Your instructions:
An exact transcription of all the records is required, minus the images.

━━━ Extracted information ━━━

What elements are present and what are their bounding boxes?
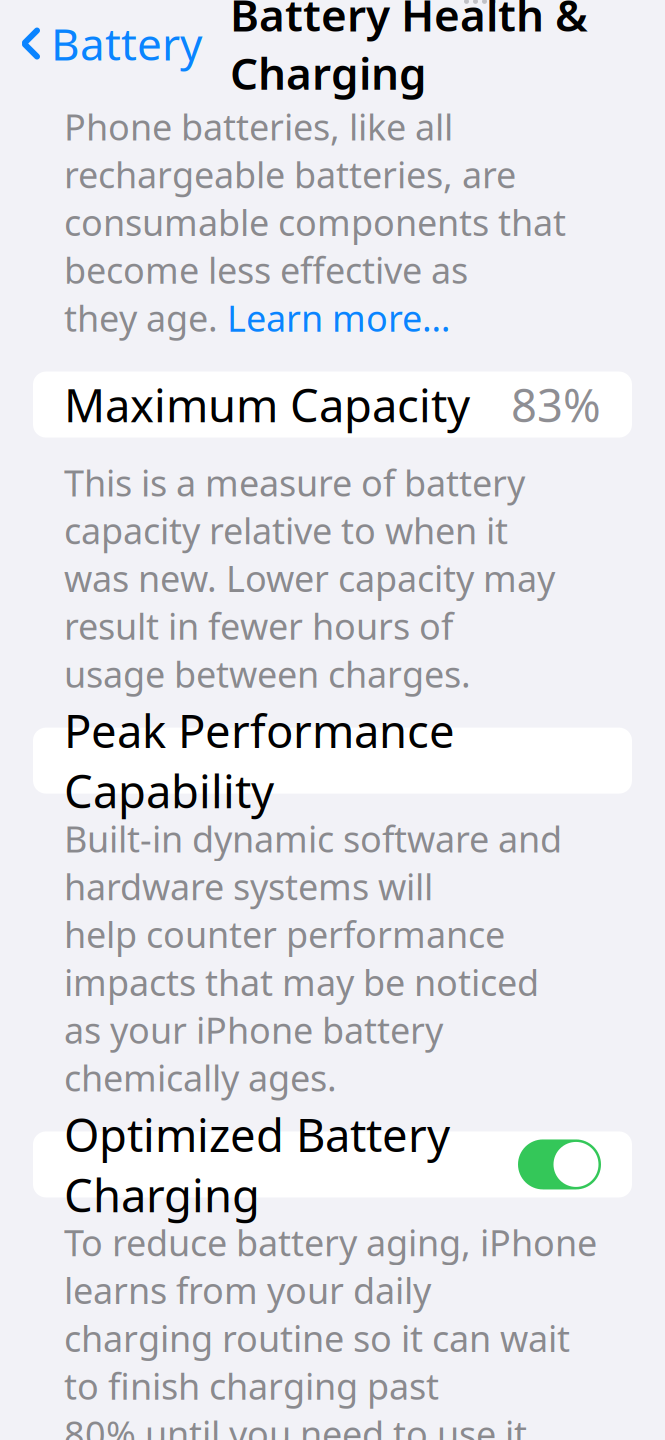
staticText: Optimized Battery Charging [64, 1104, 450, 1225]
staticText: help counter performance impacts that ma… [64, 910, 539, 1006]
staticText: Battery [51, 14, 202, 73]
button[interactable]: Peak Performance Capability [33, 728, 632, 794]
staticText: 83% [511, 374, 601, 435]
button[interactable]: Maximum Capacity [33, 372, 632, 438]
staticText: Battery Health & Charging [230, 0, 588, 102]
staticText: Learn more… [227, 294, 450, 342]
button[interactable]: Optimized Battery Charging [33, 1131, 632, 1197]
staticText: Built-in dynamic software and hardware s… [64, 815, 562, 910]
staticText: as your iPhone battery chemically ages. [64, 1006, 443, 1101]
staticText: usage between charges. [64, 650, 471, 698]
button[interactable]: Battery [0, 2, 214, 85]
staticText: charging routine so it can wait to finis… [64, 1314, 570, 1410]
staticText: This is a measure of battery capacity re… [64, 459, 525, 554]
staticText: 80% until you need to use it. [64, 1410, 537, 1440]
button[interactable]: Learn more… [227, 294, 450, 342]
staticText: Phone batteries, like all rechargeable b… [64, 102, 516, 198]
staticText: they age. [64, 294, 227, 342]
staticText: was new. Lower capacity may result in fe… [64, 554, 555, 650]
staticText: To reduce battery aging, iPhone learns f… [64, 1218, 597, 1314]
staticText: Peak Performance Capability [64, 700, 455, 821]
staticText: Maximum Capacity [64, 374, 470, 435]
staticText: consumable components that become less e… [64, 198, 566, 294]
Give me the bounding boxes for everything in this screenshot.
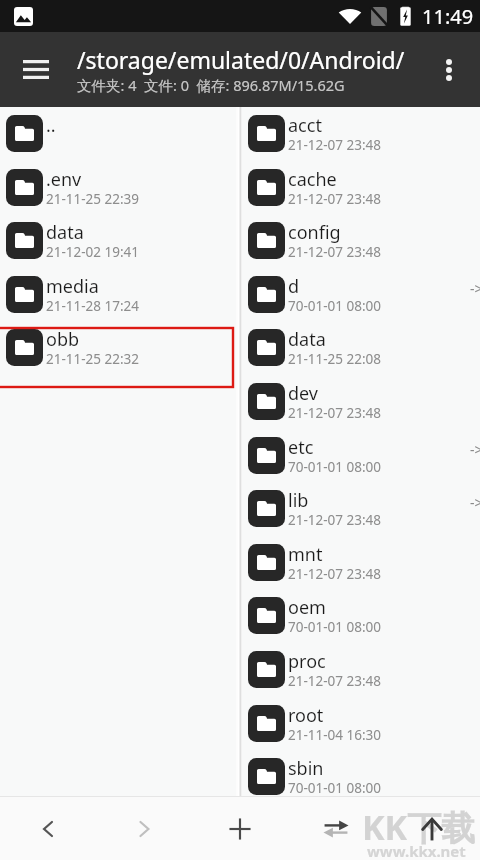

━━━

Solved exercise:
What elements are present and what are their bounding boxes?
staticText: Optimized Battery Charging [64, 1104, 450, 1225]
staticText: help counter performance impacts that ma… [64, 910, 539, 1006]
staticText: Battery [51, 14, 202, 73]
button[interactable]: Peak Performance Capability [33, 728, 632, 794]
staticText: 83% [511, 374, 601, 435]
button[interactable]: Maximum Capacity [33, 372, 632, 438]
staticText: Battery Health & Charging [230, 0, 588, 102]
staticText: Learn more… [227, 294, 450, 342]
button[interactable]: Optimized Battery Charging [33, 1131, 632, 1197]
staticText: Built-in dynamic software and hardware s… [64, 815, 562, 910]
staticText: as your iPhone battery chemically ages. [64, 1006, 443, 1101]
staticText: usage between charges. [64, 650, 471, 698]
button[interactable]: Battery [0, 2, 214, 85]
staticText: charging routine so it can wait to finis… [64, 1314, 570, 1410]
staticText: This is a measure of battery capacity re… [64, 459, 525, 554]
staticText: 80% until you need to use it. [64, 1410, 537, 1440]
button[interactable]: Learn more… [227, 294, 450, 342]
staticText: Phone batteries, like all rechargeable b… [64, 102, 516, 198]
staticText: they age. [64, 294, 227, 342]
staticText: was new. Lower capacity may result in fe… [64, 554, 555, 650]
staticText: To reduce battery aging, iPhone learns f… [64, 1218, 597, 1314]
staticText: Peak Performance Capability [64, 700, 455, 821]
staticText: Maximum Capacity [64, 374, 470, 435]
staticText: consumable components that become less e… [64, 198, 566, 294]
Give me the bounding boxes for everything in this screenshot.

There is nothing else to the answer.